Overview
This node implements a custom AI agent using Google Gemini models with optional S3/MinIO storage for long-term memory. It processes user prompts or multimodal inputs, interacts with connected AI tools and memory nodes, and generates AI responses. It is useful for building conversational AI assistants that can leverage external tools and maintain context over time, with support for storing and retrieving conversation data and files in S3 storage.
Use Case Examples
- A customer support chatbot that remembers past interactions and uses external tools to fetch data.

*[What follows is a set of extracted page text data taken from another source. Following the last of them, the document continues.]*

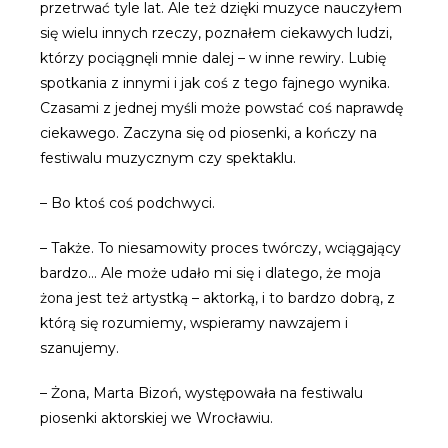
przetrwać tyle lat. Ale też dzięki muzyce nauczyłem
się wielu innych rzeczy, poznałem ciekawych ludzi,
którzy pociągnęli mnie dalej – w inne rewiry. Lubię
spotkania z innymi i jak coś z tego fajnego wynika.
Czasami z jednej myśli może powstać coś naprawdę
ciekawego. Zaczyna się od piosenki, a kończy na
festiwalu muzycznym czy spektaklu.
– Bo ktoś coś podchwyci.
– Także. To niesamowity proces twórczy, wciągający
bardzo… Ale może udało mi się i dlatego, że moja
żona jest też artystką – aktorką, i to bardzo dobrą, z
którą się rozumiemy, wspieramy nawzajem i
szanujemy.
– Żona, Marta Bizoń, występowała na festiwalu
piosenki aktorskiej we Wrocławiu.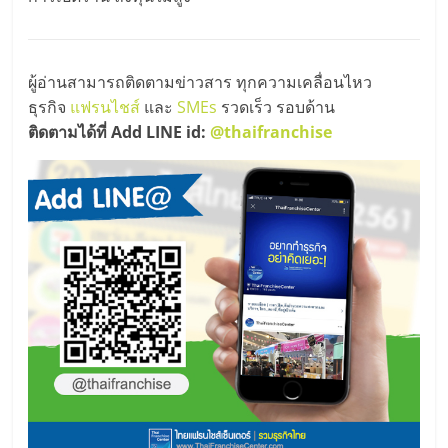
รน
ไชส์"
ผู้อ่านสามารถติดตามข่าวสาร ทุกความเคลื่อนไหว
ธุรกิจ
แฟรนไชส์
และ
SMEs
รวดเร็ว รอบด้าน
"ศูนย์
ติดตามได้ที่ Add LINE id:
@thaifranchise
รวม
ข้อมูล
ธุรกิจ
SME
แห่ง
ประเทศไทย,
ThaiSMEsCenter,
รวม
ธุรกิจ
เอ
ส
เอ็
มอี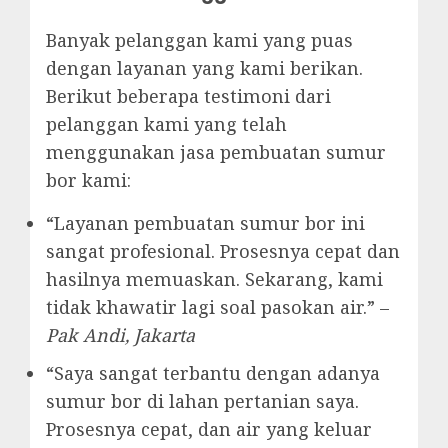
Banyak pelanggan kami yang puas
dengan layanan yang kami berikan.
Berikut beberapa testimoni dari
pelanggan kami yang telah
menggunakan jasa pembuatan sumur
bor kami:
“Layanan pembuatan sumur bor ini
sangat profesional. Prosesnya cepat dan
hasilnya memuaskan. Sekarang, kami
tidak khawatir lagi soal pasokan air.” –
Pak Andi, Jakarta
“Saya sangat terbantu dengan adanya
sumur bor di lahan pertanian saya.
Prosesnya cepat, dan air yang keluar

- An AI assistant that processes text and image inputs, stores conversation history in S3, and generates context-aware responses.
Properties
| Name | Meaning |
|---|---|
| Model | The specific Google Gemini model to use for generating AI responses. |
| S3 Storage for Memory | Configuration for S3 or MinIO to store files for long-term memory, including bucket name, endpoint URL, and region. |
| System Prompt | The system-level prompt that guides the AI assistant's behavior and instructions. |
| Enable Multimodal Input | Flag to enable or disable multimodal input processing (e.g., text plus files). |
| Context IDs | Identifiers for organizing files in S3 storage, including client ID and dialogue ID to structure stored data. |
| User Prompt | The user input prompt text when multimodal input is disabled. |
| Options | Additional generation options such as temperature and maximum output tokens. |
Output
JSON
result- The generated AI response text from the Gemini model.usageinputTokens- Number of tokens used in the input prompt.outputTokens- Number of tokens used in the output response.totalTokens- Total tokens consumed in the request.
Dependencies
- Google Palm API key credential for accessing Gemini models
- Optional S3/MinIO credentials for memory storage
Troubleshooting
- Ensure the Google Palm API key is valid and has sufficient quota to avoid authentication or rate limit errors.
- If using S3 storage, verify the bucket name, endpoint URL, region, and credentials are correct to prevent connection or permission errors.
- User Prompt must not be empty when multimodal input is disabled; otherwise, the node throws an error.
- The Gemini API may return no candidates or unexpected response formats; check network connectivity and API version compatibility.
- If multimodal input is enabled, ensure binary data is properly provided and accessible to avoid errors in file processing and upload.